Warum wir mehr Burkini-Demos brauchen

Montag Abend trafen sich in Wien dutzende Menschen, um gegen das Burkini-Verbot zu tanzen. Und sie haben bewiesen: wir brauchen mehr Frauensolidarität auf dieser Welt.

Schwimmen, wie wir wollen.“ So lautete der Titel eines Flashmobs, der gestern in Wien stattfand und sich gegen das Burkini-Verbot wendete. In Bikinis, Burkinis, Mankinis, Neoprenanzügen, Regenjacken & Co. bewiesen die TeilnehmerInnen, wie absurd ein Burkini-Verbot, das derzeit in aller Munde ist, überhaupt ist. Gemeinsam tanzten sie zu Macarena-Klängen und sprangen anschließend in den Pool des „Badeschiffs“ am Wiener Donaukanal. Die Aktion war ein voller Erfolg und zeigt: wir brauchen mehr (Frauen-)Solidarität auf dieser Welt.

Wir haben eine Stimme - und sind zusammen lauter


Oft ist es nämlich nicht leicht, mit der Unterdrückung und Diskriminierung, die frau selbst erlebt oder beobachtet, klarzukommen. Es ist ein Kampf gegen Windmühlen. Einer, den wir Frauen leider sehr häufig verlieren müssen. Gegen ein System, das uns systematisch unterdrücken, kontrollieren und zum Schweigen bringen will.
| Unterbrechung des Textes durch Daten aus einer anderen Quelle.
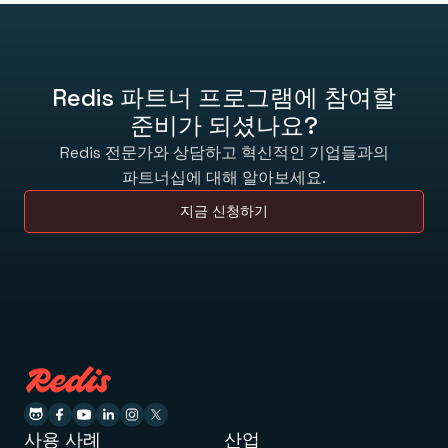
Redis 파트너 프로그램에 참여할
준비가 되셨나요?
Redis 전문가와 상담하고 혁신적인 기업들과의
파트너십에 대해 알아보세요.
지금 신청하기
사용 사례
산업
Doch es gibt eine Lösung: Solidarität. Sich mit anderen zusammenzuschließen, die Ähnliches erleben, fühlen und denken. Mit Menschen, die einfach daran glauben, dass diese Welt zu einer besseren gemacht werden muss. Und das können wir heutzutage ganz einfach: wir liken, sharen und posten für das Gute, wir organisieren Demos, wir haben einfach Spaß miteinander - auch wenn uns wieder einmal manche Männer vorschreiben wollen, was wir zu tun und wie wir auszusehen haben. Denn: 2016 lassen wir uns nicht mehr sagen, was wir zum Schwimmen anziehen sollen. Und wir lassen uns auch nicht einreden, dass es "nur zu unserem Besten" ist. Denn ein Verbot, das Frauen aus der Öffentlichkeit vertreibt, kann einfach nicht gut sein.

Viele Stimmen, viele Geschichten


Trotz allem dürfen "wir" aber nicht vergessen, dass es Unterschiede zwischen Frauen gibt, dass es unterschiedliche Identitäten gibt, die mal mehr, mal weniger zum Tragen kommen. Dass wir nicht alle die gleichen Diskriminierungserfahrungen machen. Und es wäre fatal, diese systematische Unterdrückung zu reproduzieren.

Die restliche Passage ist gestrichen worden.